Pointing to one of the many berries that were turning from green to red, he added that “because birds like them, every one of these is a potential new plant somewhere on this ridge.”
■ Growing alongside the road was Microstegium vimineum, or Japanese stiltgrass.
It was first noticed 90 years ago near Knoxville, Tenn., and now is found through most of the eastern United States. It is so widespread that the Forest Service proposes to just keep it from spreading, not to reduce its numbers.
It isn’t doing any real harm just growing along Tunnel Ridge Road, Taylor said. But seeds are washing into the woods and over cliffs, and the plant is moving into rock shelters that are a favorite spot of a native called white-haired goldenrod.

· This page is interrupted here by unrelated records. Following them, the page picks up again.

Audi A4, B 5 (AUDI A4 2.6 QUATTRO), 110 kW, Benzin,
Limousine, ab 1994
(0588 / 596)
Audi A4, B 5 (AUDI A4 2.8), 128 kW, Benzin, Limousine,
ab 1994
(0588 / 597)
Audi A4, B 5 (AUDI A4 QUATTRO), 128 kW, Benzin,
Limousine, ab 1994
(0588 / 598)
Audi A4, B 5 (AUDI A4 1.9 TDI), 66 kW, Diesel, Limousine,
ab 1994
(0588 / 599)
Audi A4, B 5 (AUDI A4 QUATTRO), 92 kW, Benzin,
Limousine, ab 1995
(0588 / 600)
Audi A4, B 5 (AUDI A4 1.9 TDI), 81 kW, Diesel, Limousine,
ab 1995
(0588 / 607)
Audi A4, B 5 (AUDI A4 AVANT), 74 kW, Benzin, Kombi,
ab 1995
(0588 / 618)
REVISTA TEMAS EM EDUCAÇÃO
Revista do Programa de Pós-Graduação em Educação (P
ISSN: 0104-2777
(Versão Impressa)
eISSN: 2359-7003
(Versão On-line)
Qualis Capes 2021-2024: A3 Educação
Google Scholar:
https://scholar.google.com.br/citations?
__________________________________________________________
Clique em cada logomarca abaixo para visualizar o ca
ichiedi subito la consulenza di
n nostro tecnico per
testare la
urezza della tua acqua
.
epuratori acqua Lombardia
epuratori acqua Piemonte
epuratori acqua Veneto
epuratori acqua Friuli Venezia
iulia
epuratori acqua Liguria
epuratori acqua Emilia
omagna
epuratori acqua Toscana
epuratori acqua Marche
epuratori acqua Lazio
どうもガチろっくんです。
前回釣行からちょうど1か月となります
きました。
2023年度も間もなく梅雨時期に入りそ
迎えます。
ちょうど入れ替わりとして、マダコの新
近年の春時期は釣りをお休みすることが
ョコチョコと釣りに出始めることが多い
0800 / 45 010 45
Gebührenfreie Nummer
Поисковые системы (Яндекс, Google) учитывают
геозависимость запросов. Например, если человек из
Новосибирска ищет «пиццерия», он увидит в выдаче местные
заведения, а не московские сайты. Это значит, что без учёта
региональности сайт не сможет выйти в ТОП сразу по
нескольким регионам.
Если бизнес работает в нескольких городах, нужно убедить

That species is so rare that it is found only in the gorge and nowhere else in the world.
■ Rosa multiflora, or multiflora rose, was found. It was introduced to this country as a natural fence that also held soil.
“It made some pretty tough fences that kept cattle in place,” Taylor said.
Now it’s making thorny barriers in places it shouldn’t be.
■ Miscanthus sinensis, the Chinese silverplume mentioned earlier, is an attractive plant that can be seen waving in the wind along the Mountain Parkway.
But with seeds that spread on the wind, it has overtaken thousands of acres, mostly in Eastern Kentucky. Many people plant it in their yards all over the state.
Besides pushing out native plants, the dried blades of grass from previous growing seasons pose a severe fire hazard, Taylor said. A small leaf-litter fire will hit a patch of the grass and become such an inferno that firefighters can only pull back and watch, he said.
“It’s pretty and you can understand why people would want to plant it,” Taylor said of the plant. “But it produces a lot of windblown seeds and if it gets a little ground, it goes.”